The GetPositionByRef method though can control whether or not callers can assign into the returned value. Using readonly ref as the return prevents assignment irrespective of whether or not the struct itself is readonly.

@Ziflin
Ziflin commented Sep 23, 2016

The GetPositionByRef method though can control whether or not callers can assign into the returned value. Using readonly ref as the return prevents assignment irrespective of whether or not the struct itself is readonly.

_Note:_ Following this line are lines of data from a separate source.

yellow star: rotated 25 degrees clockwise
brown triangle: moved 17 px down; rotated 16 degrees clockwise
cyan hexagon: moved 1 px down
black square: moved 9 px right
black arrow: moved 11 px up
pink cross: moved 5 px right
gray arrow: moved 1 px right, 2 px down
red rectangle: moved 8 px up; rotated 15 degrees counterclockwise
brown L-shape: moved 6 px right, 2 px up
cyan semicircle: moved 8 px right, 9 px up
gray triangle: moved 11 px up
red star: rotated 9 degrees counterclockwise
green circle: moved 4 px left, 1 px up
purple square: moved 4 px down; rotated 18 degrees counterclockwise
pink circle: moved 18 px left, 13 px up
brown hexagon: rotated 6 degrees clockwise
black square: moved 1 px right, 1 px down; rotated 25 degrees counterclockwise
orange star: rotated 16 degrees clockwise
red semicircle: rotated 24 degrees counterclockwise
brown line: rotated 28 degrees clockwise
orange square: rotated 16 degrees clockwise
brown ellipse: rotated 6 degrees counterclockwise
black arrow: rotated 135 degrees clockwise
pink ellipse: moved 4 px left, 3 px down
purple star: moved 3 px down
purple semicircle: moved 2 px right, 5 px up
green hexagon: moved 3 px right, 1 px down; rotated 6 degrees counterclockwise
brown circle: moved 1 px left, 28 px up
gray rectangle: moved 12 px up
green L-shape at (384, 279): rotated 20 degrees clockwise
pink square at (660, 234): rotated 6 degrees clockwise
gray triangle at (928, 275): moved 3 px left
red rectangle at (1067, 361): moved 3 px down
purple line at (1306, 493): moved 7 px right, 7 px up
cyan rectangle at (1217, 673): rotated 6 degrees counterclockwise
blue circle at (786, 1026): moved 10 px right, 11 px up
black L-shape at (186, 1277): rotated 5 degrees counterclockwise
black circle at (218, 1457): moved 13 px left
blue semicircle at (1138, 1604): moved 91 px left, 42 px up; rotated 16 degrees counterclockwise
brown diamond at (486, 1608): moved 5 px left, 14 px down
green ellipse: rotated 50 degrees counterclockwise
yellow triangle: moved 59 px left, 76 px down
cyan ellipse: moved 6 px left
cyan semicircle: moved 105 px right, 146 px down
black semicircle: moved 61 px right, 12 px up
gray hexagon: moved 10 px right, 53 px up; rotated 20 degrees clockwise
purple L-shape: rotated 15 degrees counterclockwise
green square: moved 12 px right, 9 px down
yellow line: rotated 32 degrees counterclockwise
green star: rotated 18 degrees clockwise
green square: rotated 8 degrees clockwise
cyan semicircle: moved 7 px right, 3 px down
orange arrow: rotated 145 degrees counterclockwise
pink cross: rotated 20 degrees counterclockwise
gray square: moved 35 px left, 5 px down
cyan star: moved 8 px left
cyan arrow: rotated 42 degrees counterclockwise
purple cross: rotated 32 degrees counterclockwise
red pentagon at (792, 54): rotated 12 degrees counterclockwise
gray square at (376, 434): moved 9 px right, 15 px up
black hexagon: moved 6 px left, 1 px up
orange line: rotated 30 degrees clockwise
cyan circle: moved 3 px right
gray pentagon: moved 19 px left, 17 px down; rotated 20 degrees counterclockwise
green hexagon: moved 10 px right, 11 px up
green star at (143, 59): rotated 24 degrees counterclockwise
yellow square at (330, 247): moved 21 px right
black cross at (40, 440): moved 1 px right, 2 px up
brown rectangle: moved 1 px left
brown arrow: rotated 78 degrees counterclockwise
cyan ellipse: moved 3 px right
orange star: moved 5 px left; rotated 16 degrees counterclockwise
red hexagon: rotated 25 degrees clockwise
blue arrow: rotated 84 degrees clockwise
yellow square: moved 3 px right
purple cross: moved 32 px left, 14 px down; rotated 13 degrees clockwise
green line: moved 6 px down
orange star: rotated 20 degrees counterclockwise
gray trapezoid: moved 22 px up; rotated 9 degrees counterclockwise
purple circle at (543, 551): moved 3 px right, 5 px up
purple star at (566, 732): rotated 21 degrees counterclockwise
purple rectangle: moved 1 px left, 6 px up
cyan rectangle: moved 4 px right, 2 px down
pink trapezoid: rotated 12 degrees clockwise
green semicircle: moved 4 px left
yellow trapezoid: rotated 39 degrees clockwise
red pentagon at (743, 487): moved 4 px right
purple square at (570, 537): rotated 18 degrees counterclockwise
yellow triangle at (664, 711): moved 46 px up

Ok, so then there is a proposal / feature planned for returning a readonly ref? That's mostly what I've been trying to figure out. And can this be used by properties?

@benaadams

@Ziflin I think its captured in #115 though it deals with ref parameters so may need to be extended for ref returns, now they are a thing.

@jaredpar
Member

@Ziflin

As @benaadams pointed out, #115 has it a bit. But it does need to be extended for readonly structs and refs to be complete. It's on my list of items to write up.

@Ziflin
Ziflin commented Sep 23, 2016

@jaredpar @benaadams Ok great. I'm definitely with @joeante (in #115) in his desire to see C# perform as well as it can and this seems like one of the last issues I've had with moving to C# from C++ for game engine development. I guess keeping C# as clean a language as possible with that is the hard part.

@xoofx
Member
xoofx commented Oct 13, 2016

In this case the argument is taken by ref presumably to avoid copying a large struct. However in order to execute the ToString call the compiler will fully copy the value to the stack. Oops

@jaredpar, not sure to understand why readonly ref should be interpreted as a ref readonly... Couldn't we have the ability to have a:

  • readonly ref, i.e. you can do whatever you want on the struct behind the ref, but you can't modify the ref
  • ref readonly, i.e. you cannot modify the struct behind the ref and you can't modify the ref (this would be different from a C++ const). This would allow typically to be able to pass a ref to a readonly field (something we can't do today)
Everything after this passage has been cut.